Type system adoption decisions are usually evaluated on developer experience grounds: fewer runtime bugs, better IDE completeness, safer large-scale refactoring. These are real benefits, and they were the arguments that justified Sorbet’s development at Stripe starting around 2017, well before the test selection use case was a stated goal.

The build infrastructure dividend is rarely part of that initial argument because it is less predictable and requires additional tooling investment to realize. You have to build the system that consumes the type graph for dependency analysis; the type graph alone is not enough. But the capability compounds: a type system that achieves 60% annotation coverage gives you method-granularity precision for 60% of your dependency edges. At 80% coverage, the selective execution system becomes substantially more aggressive because fewer edges require coverage-based fallback.
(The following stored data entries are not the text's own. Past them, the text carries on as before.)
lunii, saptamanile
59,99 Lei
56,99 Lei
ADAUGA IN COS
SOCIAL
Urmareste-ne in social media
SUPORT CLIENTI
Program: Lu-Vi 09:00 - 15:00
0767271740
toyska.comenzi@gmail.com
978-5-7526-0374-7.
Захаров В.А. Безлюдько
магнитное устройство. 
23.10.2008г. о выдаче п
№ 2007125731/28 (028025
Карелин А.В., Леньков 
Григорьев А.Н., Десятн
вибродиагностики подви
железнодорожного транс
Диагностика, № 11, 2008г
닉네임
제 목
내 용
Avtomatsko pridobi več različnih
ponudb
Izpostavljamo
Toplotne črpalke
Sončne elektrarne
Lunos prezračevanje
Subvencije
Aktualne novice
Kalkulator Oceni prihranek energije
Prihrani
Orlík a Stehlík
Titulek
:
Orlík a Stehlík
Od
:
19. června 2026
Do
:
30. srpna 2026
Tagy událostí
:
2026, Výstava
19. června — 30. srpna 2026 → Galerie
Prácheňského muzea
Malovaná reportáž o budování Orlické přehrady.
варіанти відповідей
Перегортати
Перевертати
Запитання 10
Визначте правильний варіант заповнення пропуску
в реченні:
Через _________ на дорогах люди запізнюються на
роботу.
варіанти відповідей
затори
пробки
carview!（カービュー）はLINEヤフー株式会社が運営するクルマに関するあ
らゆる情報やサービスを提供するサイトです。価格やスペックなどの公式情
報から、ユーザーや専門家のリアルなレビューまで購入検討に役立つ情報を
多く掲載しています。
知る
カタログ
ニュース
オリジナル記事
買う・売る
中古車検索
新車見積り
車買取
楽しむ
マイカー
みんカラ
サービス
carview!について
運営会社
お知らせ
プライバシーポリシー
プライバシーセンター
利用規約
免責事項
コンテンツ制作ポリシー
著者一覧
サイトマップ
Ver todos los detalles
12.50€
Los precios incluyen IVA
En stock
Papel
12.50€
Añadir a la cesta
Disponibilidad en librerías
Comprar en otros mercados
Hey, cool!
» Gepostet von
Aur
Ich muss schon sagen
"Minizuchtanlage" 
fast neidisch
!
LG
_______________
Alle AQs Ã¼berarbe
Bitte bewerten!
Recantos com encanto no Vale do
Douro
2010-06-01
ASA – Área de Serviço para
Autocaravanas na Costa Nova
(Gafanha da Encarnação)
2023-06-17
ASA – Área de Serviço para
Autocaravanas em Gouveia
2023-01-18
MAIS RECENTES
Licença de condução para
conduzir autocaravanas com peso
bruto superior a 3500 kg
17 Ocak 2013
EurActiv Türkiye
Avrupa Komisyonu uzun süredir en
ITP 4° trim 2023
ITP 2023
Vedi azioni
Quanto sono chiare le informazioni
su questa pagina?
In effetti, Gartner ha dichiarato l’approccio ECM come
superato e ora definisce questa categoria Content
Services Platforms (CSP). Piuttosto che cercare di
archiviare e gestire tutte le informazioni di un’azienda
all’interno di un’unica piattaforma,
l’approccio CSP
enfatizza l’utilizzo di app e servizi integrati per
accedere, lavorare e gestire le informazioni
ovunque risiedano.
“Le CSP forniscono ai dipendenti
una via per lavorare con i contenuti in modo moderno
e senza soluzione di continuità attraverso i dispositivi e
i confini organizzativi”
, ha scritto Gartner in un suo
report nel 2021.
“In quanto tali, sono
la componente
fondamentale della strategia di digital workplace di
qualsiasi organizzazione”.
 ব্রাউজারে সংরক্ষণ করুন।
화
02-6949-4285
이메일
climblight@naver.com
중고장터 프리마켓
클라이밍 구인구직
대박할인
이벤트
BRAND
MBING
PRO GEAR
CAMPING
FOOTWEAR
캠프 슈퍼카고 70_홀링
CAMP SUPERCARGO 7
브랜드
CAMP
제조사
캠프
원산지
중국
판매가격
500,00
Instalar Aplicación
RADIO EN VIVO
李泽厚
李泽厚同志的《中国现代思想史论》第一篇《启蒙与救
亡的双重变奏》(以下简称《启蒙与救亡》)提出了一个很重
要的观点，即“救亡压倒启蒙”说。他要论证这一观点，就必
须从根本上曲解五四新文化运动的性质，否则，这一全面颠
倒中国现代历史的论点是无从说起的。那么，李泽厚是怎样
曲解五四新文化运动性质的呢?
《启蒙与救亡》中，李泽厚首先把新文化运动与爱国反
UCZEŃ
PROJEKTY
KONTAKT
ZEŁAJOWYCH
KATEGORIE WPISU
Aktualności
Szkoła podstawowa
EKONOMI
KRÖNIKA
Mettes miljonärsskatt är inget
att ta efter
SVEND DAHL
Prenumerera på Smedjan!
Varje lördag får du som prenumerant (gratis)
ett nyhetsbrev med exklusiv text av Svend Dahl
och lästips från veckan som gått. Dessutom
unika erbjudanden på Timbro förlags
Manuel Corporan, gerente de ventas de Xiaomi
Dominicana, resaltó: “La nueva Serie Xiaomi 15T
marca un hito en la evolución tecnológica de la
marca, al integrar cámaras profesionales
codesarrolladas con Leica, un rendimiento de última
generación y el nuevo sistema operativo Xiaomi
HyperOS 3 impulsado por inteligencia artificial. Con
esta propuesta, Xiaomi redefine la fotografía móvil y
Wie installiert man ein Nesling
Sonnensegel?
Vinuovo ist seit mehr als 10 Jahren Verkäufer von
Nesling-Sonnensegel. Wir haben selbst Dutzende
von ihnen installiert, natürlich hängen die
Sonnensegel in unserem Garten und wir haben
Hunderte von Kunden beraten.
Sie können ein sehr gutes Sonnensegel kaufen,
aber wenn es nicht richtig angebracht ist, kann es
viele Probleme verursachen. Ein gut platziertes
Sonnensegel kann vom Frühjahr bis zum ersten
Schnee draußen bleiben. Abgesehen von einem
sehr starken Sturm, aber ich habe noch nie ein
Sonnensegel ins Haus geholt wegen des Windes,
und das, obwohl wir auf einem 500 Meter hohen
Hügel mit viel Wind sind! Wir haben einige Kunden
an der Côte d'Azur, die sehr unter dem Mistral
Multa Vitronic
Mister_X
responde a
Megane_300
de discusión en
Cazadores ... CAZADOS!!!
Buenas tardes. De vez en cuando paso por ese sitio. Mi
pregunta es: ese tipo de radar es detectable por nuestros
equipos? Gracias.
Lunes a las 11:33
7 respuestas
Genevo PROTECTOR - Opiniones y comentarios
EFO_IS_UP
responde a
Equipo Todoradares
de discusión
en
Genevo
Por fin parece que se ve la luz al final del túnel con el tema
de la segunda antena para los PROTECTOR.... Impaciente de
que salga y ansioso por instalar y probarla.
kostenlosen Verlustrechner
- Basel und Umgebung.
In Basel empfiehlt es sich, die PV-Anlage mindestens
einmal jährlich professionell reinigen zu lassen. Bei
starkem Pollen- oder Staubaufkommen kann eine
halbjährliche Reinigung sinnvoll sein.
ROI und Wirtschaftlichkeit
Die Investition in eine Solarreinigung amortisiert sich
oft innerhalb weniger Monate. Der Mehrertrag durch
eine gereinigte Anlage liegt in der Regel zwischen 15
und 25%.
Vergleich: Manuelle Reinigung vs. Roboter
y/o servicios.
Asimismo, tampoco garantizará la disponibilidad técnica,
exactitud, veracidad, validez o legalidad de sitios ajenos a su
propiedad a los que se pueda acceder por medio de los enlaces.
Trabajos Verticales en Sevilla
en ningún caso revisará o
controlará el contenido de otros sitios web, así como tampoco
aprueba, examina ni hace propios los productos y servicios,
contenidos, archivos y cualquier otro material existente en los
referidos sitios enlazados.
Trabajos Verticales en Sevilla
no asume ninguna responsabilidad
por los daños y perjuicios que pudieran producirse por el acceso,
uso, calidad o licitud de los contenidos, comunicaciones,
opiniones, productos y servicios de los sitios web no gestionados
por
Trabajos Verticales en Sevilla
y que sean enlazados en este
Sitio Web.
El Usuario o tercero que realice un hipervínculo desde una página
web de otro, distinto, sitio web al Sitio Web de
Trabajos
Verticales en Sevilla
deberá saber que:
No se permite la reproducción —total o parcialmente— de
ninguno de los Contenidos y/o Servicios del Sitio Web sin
For a monorepo at Stripe’s scale, that difference in precision translates directly to compute cost and developer feedback time. CI runs that would otherwise take an hour complete in minutes for the typical PR touching a small fraction of the codebase. The feedback loop tightens, which encourages smaller, more focused commits, which affect fewer files, which trigger fewer tests. The system becomes self-reinforcing when commit granularity aligns with test impact granularity.

For teams evaluating whether to adopt a gradual type system like Sorbet, or whether to continue increasing type coverage for a partially annotated codebase, the test infrastructure angle is a real input to the decision. The argument is not that type safety is good therefore do it; the argument is that type infrastructure, once built, tends to pay dividends in directions that were not the original goal, and those dividends compound in proportion to how thoroughly the type information covers the codebase.